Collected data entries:
>>>>>

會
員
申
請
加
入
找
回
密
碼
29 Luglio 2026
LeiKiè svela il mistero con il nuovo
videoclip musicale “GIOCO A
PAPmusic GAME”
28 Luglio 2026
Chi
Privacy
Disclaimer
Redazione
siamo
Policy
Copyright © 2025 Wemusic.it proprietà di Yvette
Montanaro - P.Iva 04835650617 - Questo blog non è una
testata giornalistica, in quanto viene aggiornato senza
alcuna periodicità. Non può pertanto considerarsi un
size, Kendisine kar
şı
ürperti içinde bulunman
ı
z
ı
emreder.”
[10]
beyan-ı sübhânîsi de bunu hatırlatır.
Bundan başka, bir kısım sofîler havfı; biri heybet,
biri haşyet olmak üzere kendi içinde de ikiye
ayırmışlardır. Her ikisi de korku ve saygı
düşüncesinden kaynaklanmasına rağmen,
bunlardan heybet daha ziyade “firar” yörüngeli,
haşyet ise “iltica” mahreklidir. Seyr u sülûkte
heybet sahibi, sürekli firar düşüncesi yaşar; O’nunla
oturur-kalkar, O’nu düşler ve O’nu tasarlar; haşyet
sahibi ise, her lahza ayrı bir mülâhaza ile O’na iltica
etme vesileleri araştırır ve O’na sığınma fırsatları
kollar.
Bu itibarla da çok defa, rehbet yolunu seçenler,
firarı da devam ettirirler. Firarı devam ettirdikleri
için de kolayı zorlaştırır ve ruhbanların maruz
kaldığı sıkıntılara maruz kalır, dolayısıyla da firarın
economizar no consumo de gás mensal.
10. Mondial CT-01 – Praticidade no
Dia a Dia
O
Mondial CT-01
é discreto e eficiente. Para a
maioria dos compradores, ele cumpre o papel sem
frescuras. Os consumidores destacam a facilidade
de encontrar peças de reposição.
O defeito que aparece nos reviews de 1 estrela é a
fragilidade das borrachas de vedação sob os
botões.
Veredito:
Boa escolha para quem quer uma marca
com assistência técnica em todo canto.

<<<<<

● What the exercise asks:
Print all the data exactly as shown above.

● Result for this exercise:
會
員
申
請
加
入
找
回
密
碼
29 Luglio 2026
LeiKiè svela il mistero con il nuovo
videoclip musicale “GIOCO A
PAPmusic GAME”
28 Luglio 2026
Chi
Privacy
Disclaimer
Redazione
siamo
Policy
Copyright © 2025 Wemusic.it proprietà di Yvette
Montanaro - P.Iva 04835650617 - Questo blog non è una
testata giornalistica, in quanto viene aggiornato senza
alcuna periodicità. Non può pertanto considerarsi un
size, Kendisine kar
şı
ürperti içinde bulunman
ı
z
ı
emreder.”
[10]
beyan-ı sübhânîsi de bunu hatırlatır.
Bundan başka, bir kısım sofîler havfı; biri heybet,
biri haşyet olmak üzere kendi içinde de ikiye
ayırmışlardır. Her ikisi de korku ve saygı
düşüncesinden kaynaklanmasına rağmen,
bunlardan heybet daha ziyade “firar” yörüngeli,
haşyet ise “iltica” mahreklidir. Seyr u sülûkte
heybet sahibi, sürekli firar düşüncesi yaşar; O’nunla
oturur-kalkar, O’nu düşler ve O’nu tasarlar; haşyet
sahibi ise, her lahza ayrı bir mülâhaza ile O’na iltica
etme vesileleri araştırır ve O’na sığınma fırsatları
kollar.
Bu itibarla da çok defa, rehbet yolunu seçenler,
firarı da devam ettirirler. Firarı devam ettirdikleri
için de kolayı zorlaştırır ve ruhbanların maruz
kaldığı sıkıntılara maruz kalır, dolayısıyla da firarın
economizar no consumo de gás mensal.
10. Mondial CT-01 – Praticidade no
Dia a Dia
O
Mondial CT-01
é discreto e eficiente. Para a
maioria dos compradores, ele cumpre o papel sem
frescuras. Os consumidores destacam a facilidade
de encontrar peças de reposição.
O defeito que aparece nos reviews de 1 estrela é a
fragilidade das borrachas de vedação sob os
botões.
Veredito:
Boa escolha para quem quer uma marca
com assistência técnica em todo canto.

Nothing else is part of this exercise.